> **Task instructions**
Your answer must be the full listing below, repeated exactly, with no pictures in it.

++++ Extracted information

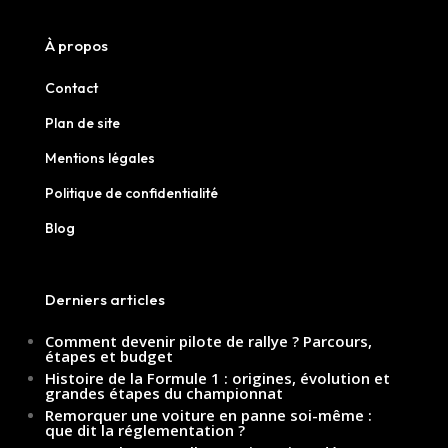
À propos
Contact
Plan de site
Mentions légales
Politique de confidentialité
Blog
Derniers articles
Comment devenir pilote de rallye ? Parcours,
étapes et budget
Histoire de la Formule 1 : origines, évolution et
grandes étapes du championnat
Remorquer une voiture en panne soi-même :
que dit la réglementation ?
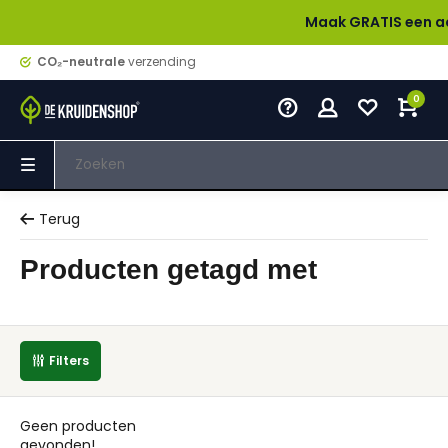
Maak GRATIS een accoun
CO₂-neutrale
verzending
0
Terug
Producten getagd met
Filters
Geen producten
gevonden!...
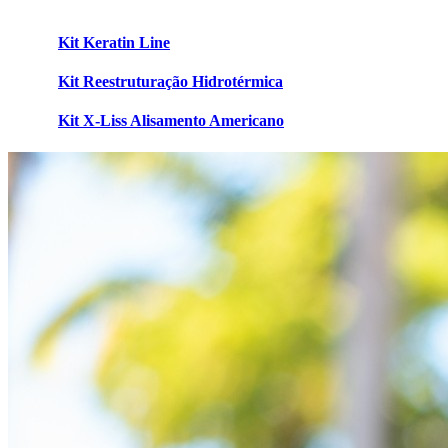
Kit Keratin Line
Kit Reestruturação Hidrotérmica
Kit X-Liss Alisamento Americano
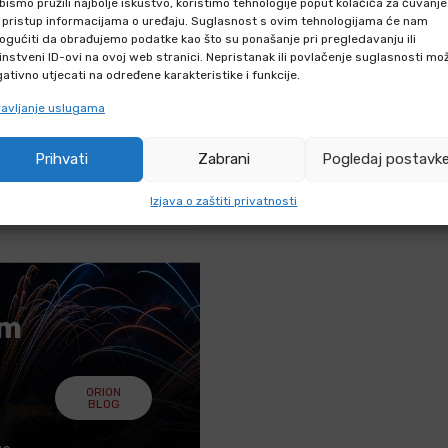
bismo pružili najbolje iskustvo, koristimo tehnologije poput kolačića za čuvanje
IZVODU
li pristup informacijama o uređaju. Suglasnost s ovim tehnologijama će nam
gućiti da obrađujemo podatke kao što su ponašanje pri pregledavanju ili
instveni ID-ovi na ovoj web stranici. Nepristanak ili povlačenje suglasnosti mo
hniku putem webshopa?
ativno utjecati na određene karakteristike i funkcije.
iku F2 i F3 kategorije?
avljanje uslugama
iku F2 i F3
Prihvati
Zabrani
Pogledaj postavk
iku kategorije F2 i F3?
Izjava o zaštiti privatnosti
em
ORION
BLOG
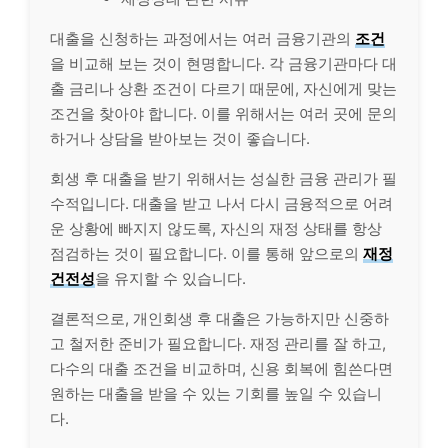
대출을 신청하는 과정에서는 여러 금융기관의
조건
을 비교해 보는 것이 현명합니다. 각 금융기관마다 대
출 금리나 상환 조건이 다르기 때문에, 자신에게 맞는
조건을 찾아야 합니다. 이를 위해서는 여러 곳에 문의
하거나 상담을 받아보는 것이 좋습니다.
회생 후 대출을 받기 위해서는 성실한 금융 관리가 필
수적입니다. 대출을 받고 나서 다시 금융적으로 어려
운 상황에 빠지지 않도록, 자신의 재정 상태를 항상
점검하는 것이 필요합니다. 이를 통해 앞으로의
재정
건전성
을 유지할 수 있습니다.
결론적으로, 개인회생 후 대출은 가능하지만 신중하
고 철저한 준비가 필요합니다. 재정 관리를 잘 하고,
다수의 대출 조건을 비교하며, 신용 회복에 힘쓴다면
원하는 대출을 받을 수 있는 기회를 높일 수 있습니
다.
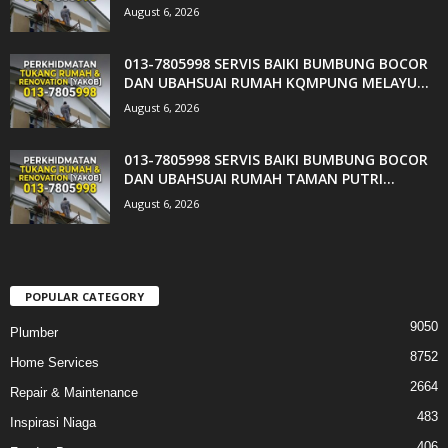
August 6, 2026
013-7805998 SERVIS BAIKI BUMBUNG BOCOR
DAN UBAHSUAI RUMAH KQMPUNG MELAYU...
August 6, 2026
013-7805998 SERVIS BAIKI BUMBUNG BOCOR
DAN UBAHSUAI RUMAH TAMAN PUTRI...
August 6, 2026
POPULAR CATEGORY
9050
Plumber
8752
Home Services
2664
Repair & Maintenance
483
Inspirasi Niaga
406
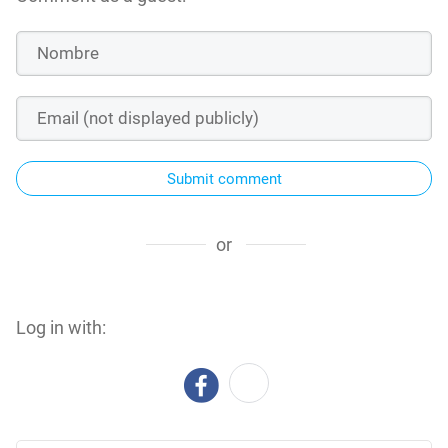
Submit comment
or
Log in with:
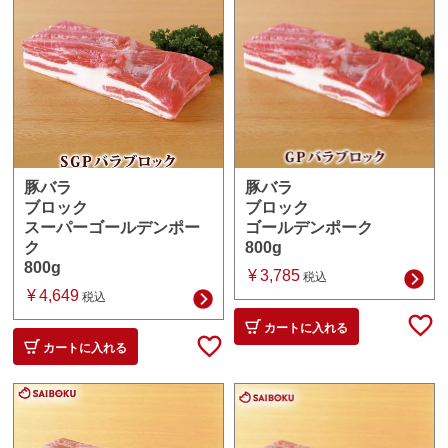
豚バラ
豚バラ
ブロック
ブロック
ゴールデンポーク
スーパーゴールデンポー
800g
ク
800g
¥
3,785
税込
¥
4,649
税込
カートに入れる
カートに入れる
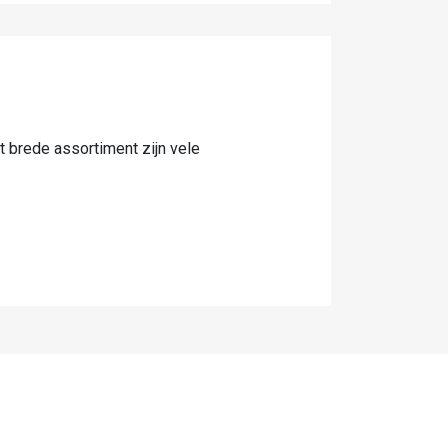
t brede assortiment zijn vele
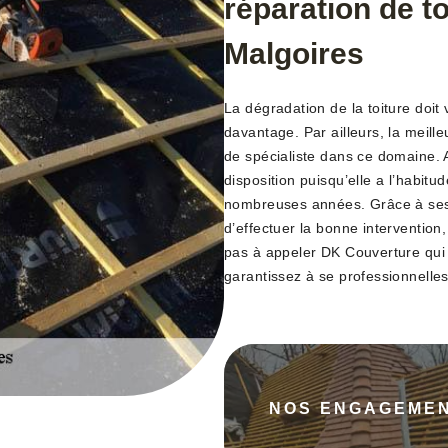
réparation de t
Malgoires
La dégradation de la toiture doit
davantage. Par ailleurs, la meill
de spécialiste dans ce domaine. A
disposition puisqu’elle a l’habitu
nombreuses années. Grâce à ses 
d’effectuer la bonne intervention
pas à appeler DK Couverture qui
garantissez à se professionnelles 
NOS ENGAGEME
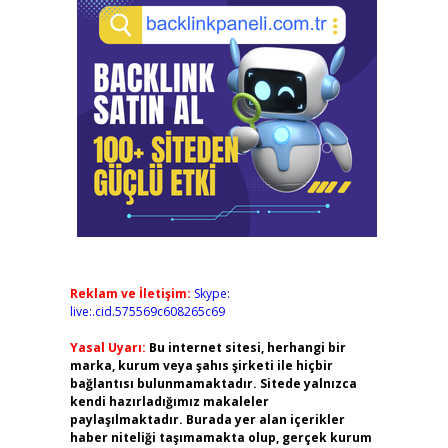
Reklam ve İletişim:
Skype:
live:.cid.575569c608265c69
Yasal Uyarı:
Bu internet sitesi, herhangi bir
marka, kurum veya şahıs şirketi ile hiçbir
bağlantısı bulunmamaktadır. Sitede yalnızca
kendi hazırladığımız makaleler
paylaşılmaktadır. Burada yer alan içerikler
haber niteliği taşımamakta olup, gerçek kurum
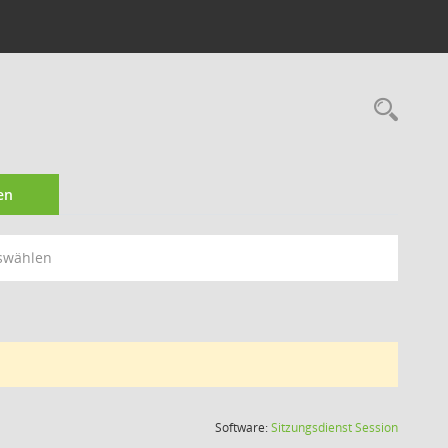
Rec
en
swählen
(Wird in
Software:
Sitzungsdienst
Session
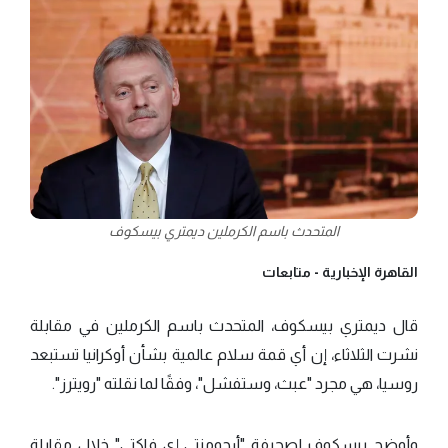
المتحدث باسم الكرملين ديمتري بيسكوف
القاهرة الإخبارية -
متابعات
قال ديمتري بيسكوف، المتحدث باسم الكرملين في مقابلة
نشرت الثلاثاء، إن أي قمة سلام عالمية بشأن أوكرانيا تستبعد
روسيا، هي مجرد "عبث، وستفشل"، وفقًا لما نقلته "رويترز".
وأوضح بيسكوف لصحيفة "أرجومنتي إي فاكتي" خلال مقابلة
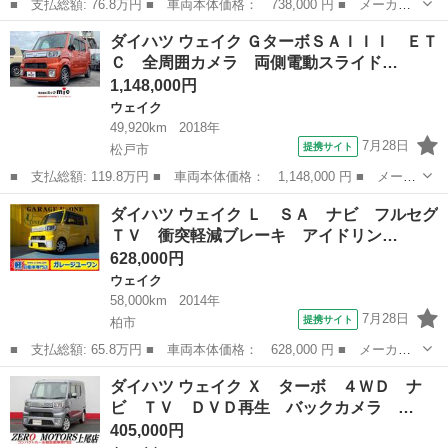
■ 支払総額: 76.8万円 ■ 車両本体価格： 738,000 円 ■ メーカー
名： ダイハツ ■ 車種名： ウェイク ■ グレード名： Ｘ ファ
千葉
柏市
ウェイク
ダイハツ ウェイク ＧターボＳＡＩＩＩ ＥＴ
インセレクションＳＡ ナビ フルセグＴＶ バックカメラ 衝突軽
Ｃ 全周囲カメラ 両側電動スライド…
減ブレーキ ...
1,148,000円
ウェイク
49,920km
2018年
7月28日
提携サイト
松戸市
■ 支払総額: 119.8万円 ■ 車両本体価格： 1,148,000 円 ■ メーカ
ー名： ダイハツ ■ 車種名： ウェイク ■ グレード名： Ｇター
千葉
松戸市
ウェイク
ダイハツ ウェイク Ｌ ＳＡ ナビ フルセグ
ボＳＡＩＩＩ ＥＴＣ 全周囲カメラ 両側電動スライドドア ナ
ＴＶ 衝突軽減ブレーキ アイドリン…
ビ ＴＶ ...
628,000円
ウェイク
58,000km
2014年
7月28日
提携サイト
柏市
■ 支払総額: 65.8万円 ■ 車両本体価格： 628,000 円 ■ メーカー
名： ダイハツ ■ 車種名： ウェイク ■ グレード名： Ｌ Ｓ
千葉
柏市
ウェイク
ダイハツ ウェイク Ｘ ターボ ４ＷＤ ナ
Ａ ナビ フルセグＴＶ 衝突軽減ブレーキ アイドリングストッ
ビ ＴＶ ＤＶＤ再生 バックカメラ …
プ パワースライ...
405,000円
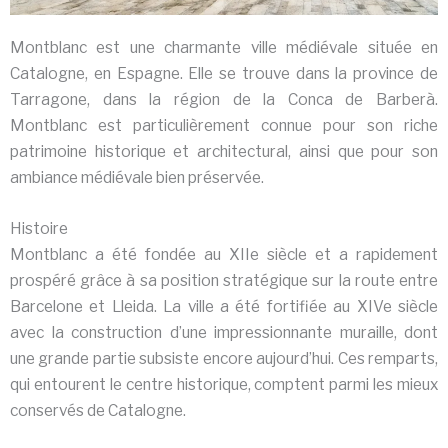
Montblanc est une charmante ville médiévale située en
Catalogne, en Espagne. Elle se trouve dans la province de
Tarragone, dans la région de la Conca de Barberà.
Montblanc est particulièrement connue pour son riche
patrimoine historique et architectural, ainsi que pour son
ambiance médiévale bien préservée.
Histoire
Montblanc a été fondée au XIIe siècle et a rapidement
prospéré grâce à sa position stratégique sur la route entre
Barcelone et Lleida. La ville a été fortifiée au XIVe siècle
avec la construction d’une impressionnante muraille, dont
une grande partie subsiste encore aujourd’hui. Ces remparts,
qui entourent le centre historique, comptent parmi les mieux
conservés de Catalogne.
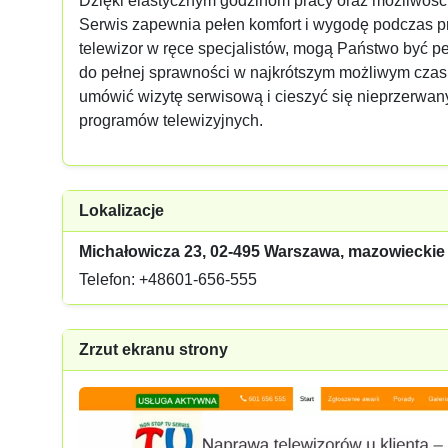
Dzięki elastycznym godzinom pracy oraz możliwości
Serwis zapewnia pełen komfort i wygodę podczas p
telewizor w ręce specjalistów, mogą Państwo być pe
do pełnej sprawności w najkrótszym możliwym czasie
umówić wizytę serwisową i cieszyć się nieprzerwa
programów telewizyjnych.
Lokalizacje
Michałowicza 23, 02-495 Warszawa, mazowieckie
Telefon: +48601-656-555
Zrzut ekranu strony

++++++++

> **Result of this exercise**
À propos
Contact
Plan de site
Mentions légales
Politique de confidentialité
Blog
Derniers articles
Comment devenir pilote de rallye ? Parcours,
étapes et budget
Histoire de la Formule 1 : origines, évolution et
grandes étapes du championnat
Remorquer une voiture en panne soi-même :
que dit la réglementation ?
Maak GRATIS een accoun
CO₂-neutrale
verzending
0
Terug
Producten getagd met
Filters
Geen producten
gevonden!...
Kit Keratin Line
Kit Reestruturação Hidrotérmica
Kit X-Liss Alisamento Americano
bismo pružili najbolje iskustvo, koristimo tehnologije poput kolačića za čuvanje
IZVODU
li pristup informacijama o uređaju. Suglasnost s ovim tehnologijama će nam
gućiti da obrađujemo podatke kao što su ponašanje pri pregledavanju ili
instveni ID-ovi na ovoj web stranici. Nepristanak ili povlačenje suglasnosti mo
hniku putem webshopa?
ativno utjecati na određene karakteristike i funkcije.
iku F2 i F3 kategorije?
avljanje uslugama
iku F2 i F3
Prihvati
Zabrani
Pogledaj postavk
iku kategorije F2 i F3?
Izjava o zaštiti privatnosti
em
ORION
BLOG
대출을 신청하는 과정에서는 여러 금융기관의
조건
을 비교해 보는 것이 현명합니다. 각 금융기관마다 대
출 금리나 상환 조건이 다르기 때문에, 자신에게 맞는
조건을 찾아야 합니다. 이를 위해서는 여러 곳에 문의
하거나 상담을 받아보는 것이 좋습니다.
회생 후 대출을 받기 위해서는 성실한 금융 관리가 필
수적입니다. 대출을 받고 나서 다시 금융적으로 어려
운 상황에 빠지지 않도록, 자신의 재정 상태를 항상
점검하는 것이 필요합니다. 이를 통해 앞으로의
재정
건전성
을 유지할 수 있습니다.
결론적으로, 개인회생 후 대출은 가능하지만 신중하
고 철저한 준비가 필요합니다. 재정 관리를 잘 하고,
다수의 대출 조건을 비교하며, 신용 회복에 힘쓴다면
원하는 대출을 받을 수 있는 기회를 높일 수 있습니
다.
August 6, 2026
013-7805998 SERVIS BAIKI BUMBUNG BOCOR
DAN UBAHSUAI RUMAH KQMPUNG MELAYU...
August 6, 2026
013-7805998 SERVIS BAIKI BUMBUNG BOCOR
DAN UBAHSUAI RUMAH TAMAN PUTRI...
August 6, 2026
POPULAR CATEGORY
9050
Plumber
8752
Home Services
2664
Repair & Maintenance
483
Inspirasi Niaga
406
Submit comment
or
Log in with:
豚バラ
豚バラ
ブロック
ブロック
ゴールデンポーク
スーパーゴールデンポー
800g
ク
800g
¥
3,785
税込
¥
4,649
税込
カートに入れる
カートに入れる
t brede assortiment zijn vele
réparation de t
Malgoires
La dégradation de la toiture doit
davantage. Par ailleurs, la meill
de spécialiste dans ce domaine. A
disposition puisqu’elle a l’habitu
nombreuses années. Grâce à ses 
d’effectuer la bonne intervention
pas à appeler DK Couverture qui
garantissez à se professionnelles 
NOS ENGAGEME
Reklam ve İletişim:
Skype:
live:.cid.575569c608265c69
Yasal Uyarı:
Bu internet sitesi, herhangi bir
marka, kurum veya şahıs şirketi ile hiçbir
bağlantısı bulunmamaktadır. Sitede yalnızca
kendi hazırladığımız makaleler
paylaşılmaktadır. Burada yer alan içerikler
haber niteliği taşımamakta olup, gerçek kurum
Rec
en
swählen
(Wird in
Software:
Sitzungsdienst
Session
المتحدث باسم الكرملين ديمتري بيسكوف
القاهرة الإخبارية -
متابعات
قال ديمتري بيسكوف، المتحدث باسم الكرملين في مقابلة
نشرت الثلاثاء، إن أي قمة سلام عالمية بشأن أوكرانيا تستبعد
روسيا، هي مجرد "عبث، وستفشل"، وفقًا لما نقلته "رويترز".
وأوضح بيسكوف لصحيفة "أرجومنتي إي فاكتي" خلال مقابلة
■ 支払総額: 76.8万円 ■ 車両本体価格： 738,000 円 ■ メーカー
名： ダイハツ ■ 車種名： ウェイク ■ グレード名： Ｘ ファ
千葉
柏市
ウェイク
ダイハツ ウェイク ＧターボＳＡＩＩＩ ＥＴ
インセレクションＳＡ ナビ フルセグＴＶ バックカメラ 衝突軽
Ｃ 全周囲カメラ 両側電動スライド…
減ブレーキ ...
1,148,000円
ウェイク
49,920km
2018年
7月28日
提携サイト
松戸市
■ 支払総額: 119.8万円 ■ 車両本体価格： 1,148,000 円 ■ メーカ
ー名： ダイハツ ■ 車種名： ウェイク ■ グレード名： Ｇター
千葉
松戸市
ウェイク
ダイハツ ウェイク Ｌ ＳＡ ナビ フルセグ
ボＳＡＩＩＩ ＥＴＣ 全周囲カメラ 両側電動スライドドア ナ
ＴＶ 衝突軽減ブレーキ アイドリン…
ビ ＴＶ ...
628,000円
ウェイク
58,000km
2014年
7月28日
提携サイト
柏市
■ 支払総額: 65.8万円 ■ 車両本体価格： 628,000 円 ■ メーカー
名： ダイハツ ■ 車種名： ウェイク ■ グレード名： Ｌ Ｓ
千葉
柏市
ウェイク
ダイハツ ウェイク Ｘ ターボ ４ＷＤ ナ
Ａ ナビ フルセグＴＶ 衝突軽減ブレーキ アイドリングストッ
ビ ＴＶ ＤＶＤ再生 バックカメラ …
プ パワースライ...
405,000円
Montblanc est une charmante ville médiévale située en
Catalogne, en Espagne. Elle se trouve dans la province de
Tarragone, dans la région de la Conca de Barberà.
Montblanc est particulièrement connue pour son riche
patrimoine historique et architectural, ainsi que pour son
ambiance médiévale bien préservée.
Histoire
Montblanc a été fondée au XIIe siècle et a rapidement
prospéré grâce à sa position stratégique sur la route entre
Barcelone et Lleida. La ville a été fortifiée au XIVe siècle
avec la construction d’une impressionnante muraille, dont
une grande partie subsiste encore aujourd’hui. Ces remparts,
qui entourent le centre historique, comptent parmi les mieux
conservés de Catalogne.
Dzięki elastycznym godzinom pracy oraz możliwości
Serwis zapewnia pełen komfort i wygodę podczas p
telewizor w ręce specjalistów, mogą Państwo być pe
do pełnej sprawności w najkrótszym możliwym czasie
umówić wizytę serwisową i cieszyć się nieprzerwa
programów telewizyjnych.
Lokalizacje
Michałowicza 23, 02-495 Warszawa, mazowieckie
Telefon: +48601-656-555
Zrzut ekranu strony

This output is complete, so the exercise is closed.